Mussels in a spicy and nutty sauce from Thomasina Miers.
Ingredients
- 2-3 dried chipotle chillies
- 2 kg live mussels
- 100 g slivered almonds
- 4 garlic cloves peeled and minced
- 2 banana shallots peeled and finely chopped
- 100 g unsalted butter softened
- salt and freshly ground black pepper
- 1 large handful finely chopped parsley
- 2 tbsp fresh lemon juice
- Zest of ½ lemon finely grated
- 120 ml dry vermouth
- 2 tbsp olive oil or vegetable
Servings:
Instructions
- Tear open the chipotles, discard the seeds and toast the flesh for 30-40 seconds in a medium-hot dry frying pan, until they smell fragrant. Transfer to a small bowl, add boiling water to cover and leave to rehydrate. (If using fresh chillies, omit this stage.)
- Meanwhile, scrub clean the mussels and remove their beards.
- Bash the almonds to small crumbs with a pestle and mortar (or put them in a plastic bag and whack with a rolling pin). Mix the nuts, garlic and shallots into the softened butter and season generously. If you prefer something smoother, blitz in a food processor.
- Once the chipotles are soft, finely chop and put them in a bowl with the parsley and the lemon juice and zest.

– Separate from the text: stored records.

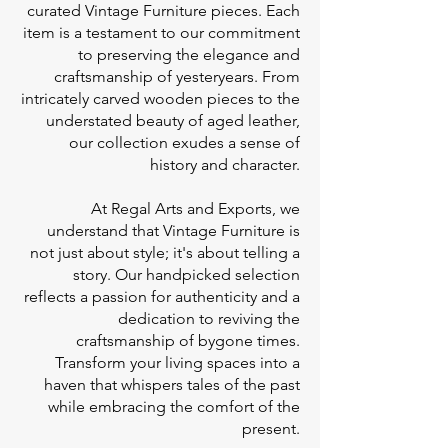
curated Vintage Furniture pieces. Each
item is a testament to our commitment
to preserving the elegance and
craftsmanship of yesteryears. From
intricately carved wooden pieces to the
understated beauty of aged leather,
our collection exudes a sense of
history and character.
At Regal Arts and Exports, we
understand that Vintage Furniture is
not just about style; it's about telling a
story. Our handpicked selection
reflects a passion for authenticity and a
dedication to reviving the
craftsmanship of bygone times.
Transform your living spaces into a
haven that whispers tales of the past
while embracing the comfort of the
present.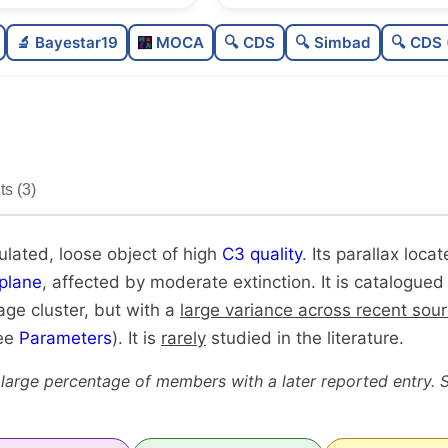
Poorly populated
0.3
🔬 Bayestar19
MOCA
🔍 CDS
🔍 Simbad
🔍 CDS 
Loose
0.3
High quality
0.7
Rarely studied
0.1
s (3)
Unique
1.0
ulated, loose object of high
C3 quality
. Its parallax locat
plane
, affected by moderate extinction. It is catalogued
age cluster, but with a
large variance across recent sou
see
Parameters
). It is
rarely
studied in the literature.
 large percentage of members with a later reported entry. 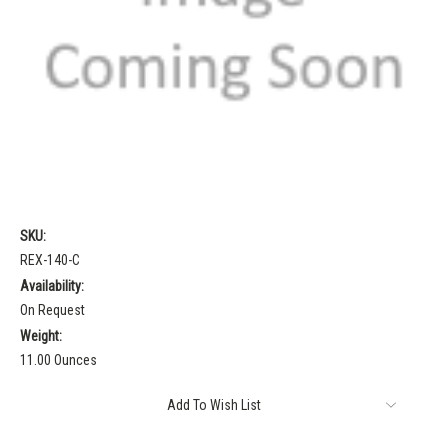
SKU:
REX-140-C
Availability:
On Request
Weight:
11.00 Ounces
Current
Add To Wish List
Stock: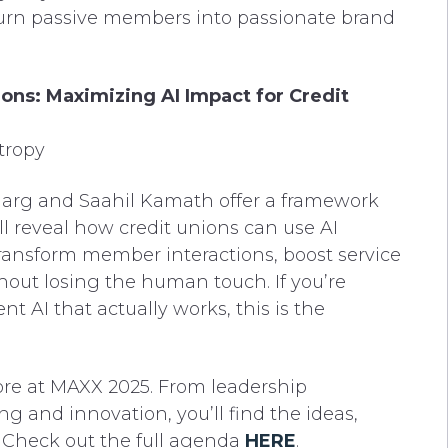
urn passive members into passionate brand
ons: Maximizing AI Impact for Credit
tropy
h Garg and Saahil Kamath offer a framework
will reveal how credit unions can use AI
 transform member interactions, boost service
thout losing the human touch. If you’re
 AI that actually works, this is the
store at MAXX 2025. From leadership
g and innovation, you’ll find the ideas,
. Check out the full agenda
HERE
.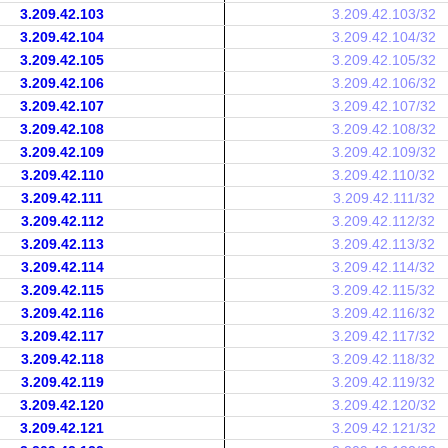
3.209.42.103
3.209.42.103/32
3.209.42.104
3.209.42.104/32
3.209.42.105
3.209.42.105/32
3.209.42.106
3.209.42.106/32
3.209.42.107
3.209.42.107/32
3.209.42.108
3.209.42.108/32
3.209.42.109
3.209.42.109/32
3.209.42.110
3.209.42.110/32
3.209.42.111
3.209.42.111/32
3.209.42.112
3.209.42.112/32
3.209.42.113
3.209.42.113/32
3.209.42.114
3.209.42.114/32
3.209.42.115
3.209.42.115/32
3.209.42.116
3.209.42.116/32
3.209.42.117
3.209.42.117/32
3.209.42.118
3.209.42.118/32
3.209.42.119
3.209.42.119/32
3.209.42.120
3.209.42.120/32
3.209.42.121
3.209.42.121/32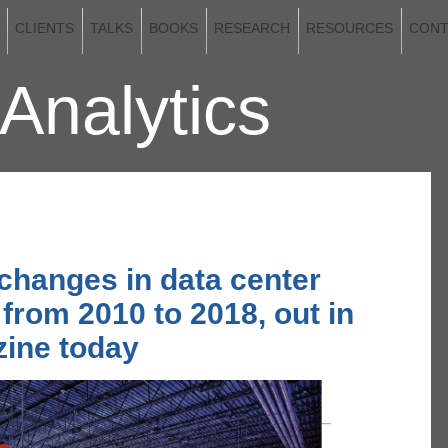
CLIENTS
TALKS
BOOKS
RESEARCH
RESOURCES
CONT
Analytics
2020
 changes in data center
 from 2010 to 2018, out in
ine today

- Gently heat the vermouth in a small saucepan. Heat the oil in a large pan with a lid and, when it’s smoking hot, throw in the mussels, cover, shake the pot a few times, then leave on the flame for a minute.
- Pour in the hot vermouth, cover and leave the mussels to steam open – they’ll take five to eight minutes. Once the mussels are open, pour the cooking juices through a fine sieve into a bowl, holding back the mussels in the pan with a spoon. This will get rid of all the grit.
- Put the mussels back on a high heat and add the butter mix. Cook for a few minutes, stirring, then add the chipotles, parsley, lemon, and the reserved mussel juices. Serve in large heated bowls with crusty bread.